1. In consideration for the promises and agreements of the Parties as set forth herein, Medco agrees to pay to the United States $137,500,000.00 (the “Settlement Amount”), plus interest as described in the letter from Medco to the United States of October 3, 2006 (the “Interest Letter”). The Settlement Amount shall constitute a debt immediately due and owing on the Effective Date (as defined in Paragraph 32 below) of this Agreement. Medco agrees to pay the full Settlement Amount to the United States by electronic funds transfer pursuant to written instructions to be provided by the United States Attorney’s Office for the Eastern District of Pennsylvania. Medco agrees to make this electronic funds transfer within fourteen (14) calendar days of the Effective Date of this Agreement.
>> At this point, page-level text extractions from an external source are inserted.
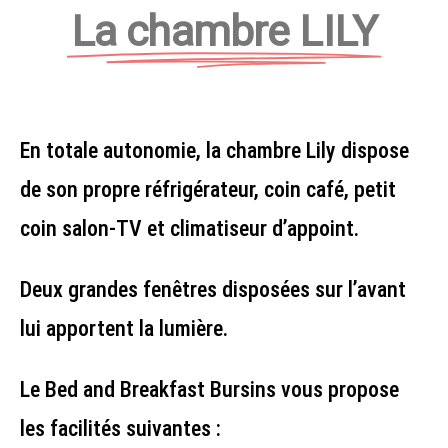
La chambre LILY
En totale autonomie, la chambre Lily dispose
de son propre réfrigérateur, coin café, petit
coin salon-TV et climatiseur d’appoint.
Deux grandes fenêtres disposées sur l’avant
lui apportent la lumière.
Le Bed and Breakfast Bursins vous propose
les facilités suivantes :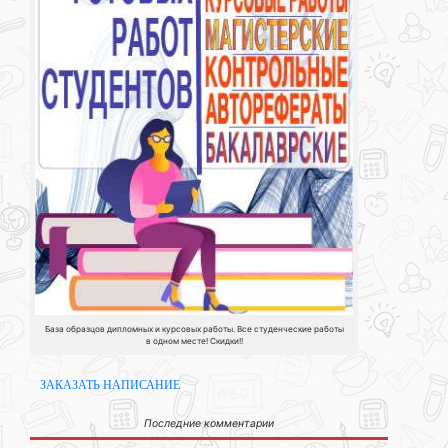
База образцов дипломных и курсовых работы. Все студенческие работы
в одном месте! Скидки!!
ЗАКАЗАТЬ НАПИСАНИЕ
Последние комментарии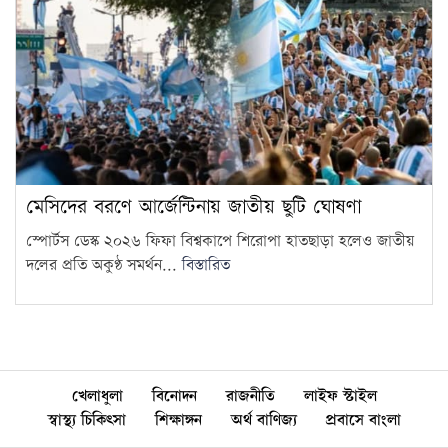
মেসিদের বরণে আর্জেন্টিনায় জাতীয় ছুটি ঘোষণা
স্পোর্টস ডেস্ক ২০২৬ ফিফা বিশ্বকাপে শিরোপা হাতছাড়া হলেও জাতীয়
দলের প্রতি অকুণ্ঠ সমর্থন...
বিস্তারিত
খেলাধুলা
বিনোদন
রাজনীতি
লাইফ স্টাইল
স্বাস্থ্য চিকিৎসা
শিক্ষাঙ্গন
অর্থ বাণিজ্য
প্রবাসে বাংলা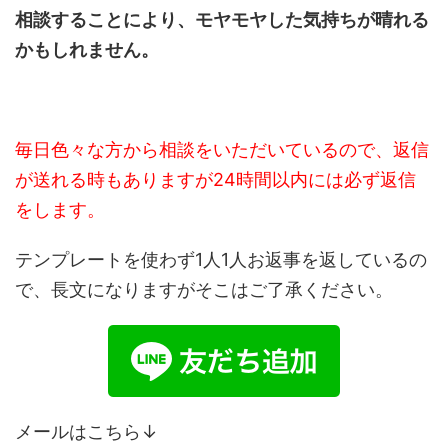
相談することにより、モヤモヤした気持ちが晴れる
かもしれません。
毎日色々な方から相談をいただいているので、返信
が送れる時もありますが24時間以内には必ず返信
をします。
テンプレートを使わず1人1人お返事を返しているの
で、長文になりますがそこはご了承ください。
メールはこちら↓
2. Subject to the exceptions set forth in Paragraph 7 below, and in consideration of the obligations of Medco set forth in this Agreement, conditioned upon Medco’s full and timely payment of the Settlement Amount, the United States (on behalf of itself, its officers, agents, agencies, and departments), releases Medco and each of its past and present officers, directors, employees (including Collins), attorneys, insurers, and assigns of any of the foregoing (each a “Medco Released Party” and, collectively, the “Medco Released Parties”) from any civil or administrative monetary claim that the United States has or may have for the Covered Conduct under the False Claims Act, 31 U.S.C. §§ 3729-3733; the Civil Monetary Penalties Law, 42 U.S.C. § 1320a-7a; the Program Fraud Civil Remedies Act, 31 U.S.C. §§ 3801-3812; the Public Contract Anti-Kickback Act, 41 U.S.C. § 51, et seq.; any and all common law causes of action for fraud, unjust enrichment, payment by mistake, or breach of contract; and any civil monetary claim arising under the aforementioned statutes and common law theories based on a violation of the Federal health care program anti-kickback statute, 42 U.S.C. § 1320a-7b(b).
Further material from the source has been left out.